──────── Given records
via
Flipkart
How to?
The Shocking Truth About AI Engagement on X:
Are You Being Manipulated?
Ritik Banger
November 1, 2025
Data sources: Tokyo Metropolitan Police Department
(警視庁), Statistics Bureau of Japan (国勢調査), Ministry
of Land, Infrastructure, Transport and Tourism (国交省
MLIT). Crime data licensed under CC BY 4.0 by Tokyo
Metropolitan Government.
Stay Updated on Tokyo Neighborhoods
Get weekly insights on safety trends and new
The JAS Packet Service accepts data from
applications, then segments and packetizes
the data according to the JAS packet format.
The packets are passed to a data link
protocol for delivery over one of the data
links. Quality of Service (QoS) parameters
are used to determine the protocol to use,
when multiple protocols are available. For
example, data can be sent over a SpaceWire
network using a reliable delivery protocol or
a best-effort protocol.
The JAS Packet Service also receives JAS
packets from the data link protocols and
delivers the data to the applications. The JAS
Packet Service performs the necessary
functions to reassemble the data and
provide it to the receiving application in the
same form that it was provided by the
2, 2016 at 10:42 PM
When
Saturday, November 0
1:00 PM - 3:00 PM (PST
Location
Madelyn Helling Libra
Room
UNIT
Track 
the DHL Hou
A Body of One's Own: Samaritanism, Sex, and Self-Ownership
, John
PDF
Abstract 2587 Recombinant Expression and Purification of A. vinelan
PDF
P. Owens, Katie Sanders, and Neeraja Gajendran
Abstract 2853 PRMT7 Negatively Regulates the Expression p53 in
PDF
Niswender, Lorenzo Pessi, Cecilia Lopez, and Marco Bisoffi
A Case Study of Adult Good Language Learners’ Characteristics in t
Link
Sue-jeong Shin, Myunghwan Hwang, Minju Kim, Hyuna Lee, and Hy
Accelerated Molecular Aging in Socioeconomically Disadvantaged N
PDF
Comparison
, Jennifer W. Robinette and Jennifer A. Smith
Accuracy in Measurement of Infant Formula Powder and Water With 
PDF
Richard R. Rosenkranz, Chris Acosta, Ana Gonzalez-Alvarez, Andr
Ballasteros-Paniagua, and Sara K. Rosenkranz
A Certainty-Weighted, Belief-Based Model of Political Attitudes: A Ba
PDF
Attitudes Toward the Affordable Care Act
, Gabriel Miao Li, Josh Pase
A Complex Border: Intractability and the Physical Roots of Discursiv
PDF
────────────────
• To do:
Pull each line holding "from" out of the listing.

• Response area:
The JAS Packet Service accepts data from
packets from the data link protocols and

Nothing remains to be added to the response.